### Task to carry out
Below are some records. Print all of them exactly as they appear.

(Extracted data entries)

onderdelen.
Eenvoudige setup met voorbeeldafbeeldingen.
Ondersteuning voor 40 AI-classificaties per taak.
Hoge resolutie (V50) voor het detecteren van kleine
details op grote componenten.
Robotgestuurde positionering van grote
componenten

### Answer space
onderdelen.
Eenvoudige setup met voorbeeldafbeeldingen.
Ondersteuning voor 40 AI-classificaties per taak.
Hoge resolutie (V50) voor het detecteren van kleine
details op grote componenten.
Robotgestuurde positionering van grote
componenten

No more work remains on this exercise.